Department of Knowledge Technologies, JoŽef Stefan Institute, Jamova cesta 39, Ljubljana, Slovenia.
BMC Bioinformatics. 2013 Sep 26;14:285. doi: 10.1186/1471-2105-14-285.
Ontologies and catalogs of gene functions, such as the Gene Ontology (GO) and MIPS-FUN, assume that functional classes are organized hierarchically, that is, general functions include more specific ones. This has recently motivated the development of several machine learning algorithms for gene function prediction that leverages on this hierarchical organization where instances may belong to multiple classes. In addition, it is possible to exploit relationships among examples, since it is plausible that related genes tend to share functional annotations. Although these relationships have been identified and extensively studied in the area of protein-protein interaction (PPI) networks, they have not received much attention in hierarchical and multi-class gene function prediction. Relations between genes introduce autocorrelation in functional annotations and violate the assumption that instances are independently and identically distributed (i.i.d.), which underlines most machine learning algorithms. Although the explicit consideration of these relations brings additional complexity to the learning process, we expect substantial benefits in predictive accuracy of learned classifiers.

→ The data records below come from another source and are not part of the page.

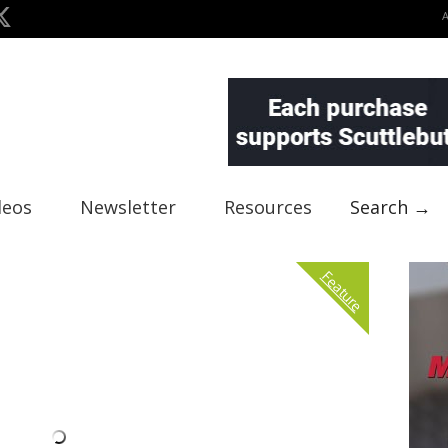
deos
Newsletter
Resources
Search →
Feature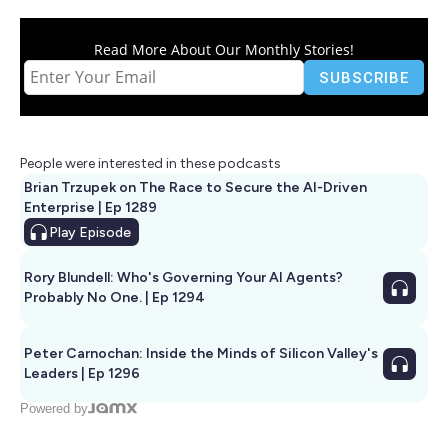
Read More About Our Monthly Stories!
People were interested in these podcasts
Brian Trzupek on The Race to Secure the AI-Driven
Enterprise | Ep 1289
Play
Episode
Rory Blundell: Who's Governing Your AI Agents?
Probably No One. | Ep 1294
Peter Carnochan: Inside the Minds of Silicon Valley's
Leaders | Ep 1296
Powered by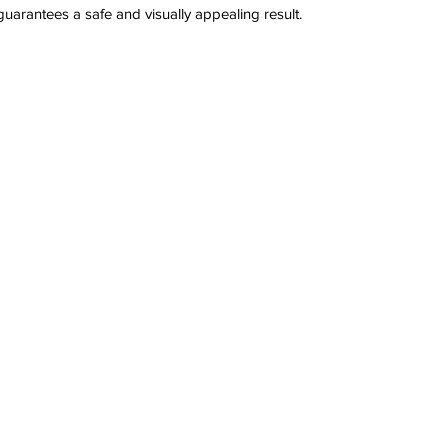
arantees a safe and visually appealing result.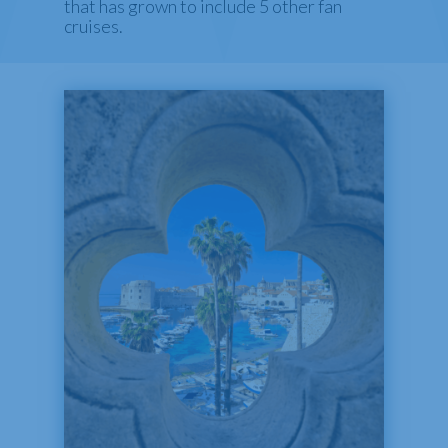
that has grown to include 5 other fan
cruises.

This article demonstrates the benefits (in terms of predictive accuracy) of considering autocorrelation in multi-class gene function prediction. We develop a tree-based algorithm for considering network autocorrelation in the setting of Hierarchical Multi-label Classification (HMC). We empirically evaluate the proposed algorithm, called NHMC (Network Hierarchical Multi-label Classification), on 12 yeast datasets using each of the MIPS-FUN and GO annotation schemes and exploiting 2 different PPI networks. The results clearly show that taking autocorrelation into account improves the predictive performance of the learned models for predicting gene function.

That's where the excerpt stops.